All of lore.kernel.org
 help / color / mirror / Atom feed
From: Qu Wenruo <quwenruo.btrfs@gmx.com>
To: Johannes Thumshirn <Johannes.Thumshirn@wdc.com>,
	Qu Wenruo <wqu@suse.com>,
	"linux-btrfs@vger.kernel.org" <linux-btrfs@vger.kernel.org>
Subject: Re: RAID56 discussion related to RST. (Was "Re: [RFC ONLY 0/8] btrfs: introduce raid-stripe-tree")
Date: Thu, 14 Jul 2022 15:53:04 +0800	[thread overview]
Message-ID: <f54f6709-9b31-fc9c-6b5d-10dd43b089ca@gmx.com> (raw)
In-Reply-To: <PH0PR04MB7416243FCD419B4BDDB04D8C9B889@PH0PR04MB7416.namprd04.prod.outlook.com>



On 2022/7/14 15:46, Johannes Thumshirn wrote:
> On 14.07.22 09:32, Qu Wenruo wrote:
>>
>>
>> On 2022/7/14 15:08, Johannes Thumshirn wrote:
>>> On 14.07.22 03:08, Qu Wenruo wrote:> [CASE 2 CURRENT WRITE ORDER, PADDING> No difference than case 1, just when we have finished sector 7, all > zones are exhausted.>> Total written bytes: 64K> Expected written bytes: 128K (nr_data * 64K)> Efficiency:	1 / nr_data.>
>>> I'm sorry but I have to disagree.
>>> If we're writing less than 64k, everything beyond these 64k will get filled up with 0
>>>
>>>          0                               64K
>>> Disk 1 | D1| 0 | 0 | 0 | 0 | 0 | 0 | 0 | (Data stripe)
>>> Disk 2 | 0 | 0 | 0 | 0 | 0 | 0 | 0 | 0 | (Data stripe)
>>> Disk 3 | P | P | P | P | P | P | P | P | (Parity stripe)
>>>
>>> So the next write (the CoW) will then be:
>>>
>>>         64k                              128K
>>> Disk 1 | D1| 0 | 0 | 0 | 0 | 0 | 0 | 0 | (Data stripe)
>>> Disk 2 | D2| 0 | 0 | 0 | 0 | 0 | 0 | 0 | (Data stripe)
>>> Disk 3 | P'| P'| P'| P'| P'| P'| P'| P'| (Parity stripe)
>>
>> Nope, currently full stripe write should still go into disk1, not disk 2.
>> Sorry I did use a bad example from the very beginning.
>>
>> In that case, what we should have is:
>>
>>          0                               64K
>> Disk 1 | D1| D2| 0 | 0 | 0 | 0 | 0 | 0 | (Data stripe)
>> Disk 2 | 0 | 0 | 0 | 0 | 0 | 0 | 0 | 0 | (Data stripe)
>> Disk 3 | P | P | 0 | 0 | 0 | 0 | 0 | 0 | (Parity stripe)
>>
>> In that case, Parity should still needs two blocks.
>>
>> And when Disk 1 get filled up, we have no way to write into Disk 2.
>>
>>>
>>> For zoned we can play this game zone_size/stripe_size times, which on a typical
>>> SMR HDD would be:
>>>
>>> 126M/64k = 4096 times until you fill up a zone.
>>
>> No difference.
>>
>> You have extra zone to use, but the result is, the space efficiency will
>> not be better than RAID1 for the worst case.
>>
>>>
>>> I.e. if you do stupid things you get stupid results. C'est la vie.
>>>
>>
>> You still didn't answer the space efficient problem.
>>
>> RAID56 really rely on overwrite on its P/Q stripes.
>
> Nope, btrfs raid56 does this. Another implementation could for instance
> buffer each stripe in an NVRAM (like described in [1]), or like Chris
> suggested in a RAID1 area on the drives, or doing variable stripe length
> like ZFS' RAID-Z, and so on.

Not only btrfs raid56, but also dm-raid56 also do this.

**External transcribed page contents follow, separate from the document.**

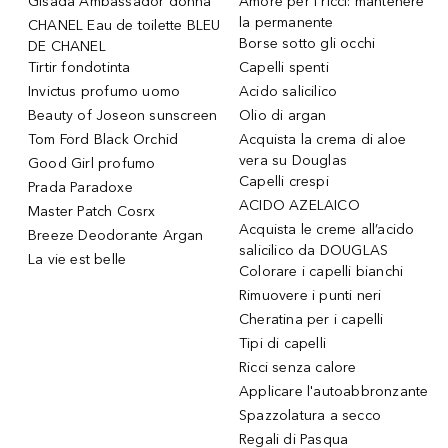
Gisada Ambassador donna
Amore per i ricci: mantenere
la permanente
CHANEL Eau de toilette BLEU
Borse sotto gli occhi
DE CHANEL
Tirtir fondotinta
Capelli spenti
Invictus profumo uomo
Acido salicilico
Beauty of Joseon sunscreen
Olio di argan
Tom Ford Black Orchid
Acquista la crema di aloe
vera su Douglas
Good Girl profumo
Capelli crespi
Prada Paradoxe
ACIDO AZELAICO
Master Patch Cosrx
Acquista le creme all’acido
Breeze Deodorante Argan
salicilico da DOUGLAS
La vie est belle
Colorare i capelli bianchi
Rimuovere i punti neri
Cheratina per i capelli
Tipi di capelli
Ricci senza calore
Applicare l'autoabbronzante
Spazzolatura a secco
Regali di Pasqua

And what you mention is just an variant of journal, delay the write
until got a full stripe.

>
>> The total write amount is really twice the data writes, that's something
>> you can not avoid.
>>
>
> Again if you're doing sub-stripe size writes, you're asking stupid things and
> then there's no reason to not give the user stupid answers.

No, you can not limit what users do.

As long as btrfs itself support writes in sectorsize (4K), you can not
stop user doing that.

In your argument, I can also say, write-intent is a problem of end
users, and no need to fix at all.

That's definitely not the correct way to do, let user to adapt the
limitation? No, just big no.

Thanks,
Qu

>
> If a user is concerned about the write or space amplicfication of sub-stripe
> writes on RAID56 he/she really needs to rethink the architecture.
>
>
>
> [1]
> S. K. Mishra and P. Mohapatra,
> "Performance study of RAID-5 disk arrays with data and parity cache,"
> Proceedings of the 1996 ICPP Workshop on Challenges for Parallel Processing,
> 1996, pp. 222-229 vol.1, doi: 10.1109/ICPP.1996.537164.

  reply	other threads:[~2022-07-14  7:53 UTC|newest]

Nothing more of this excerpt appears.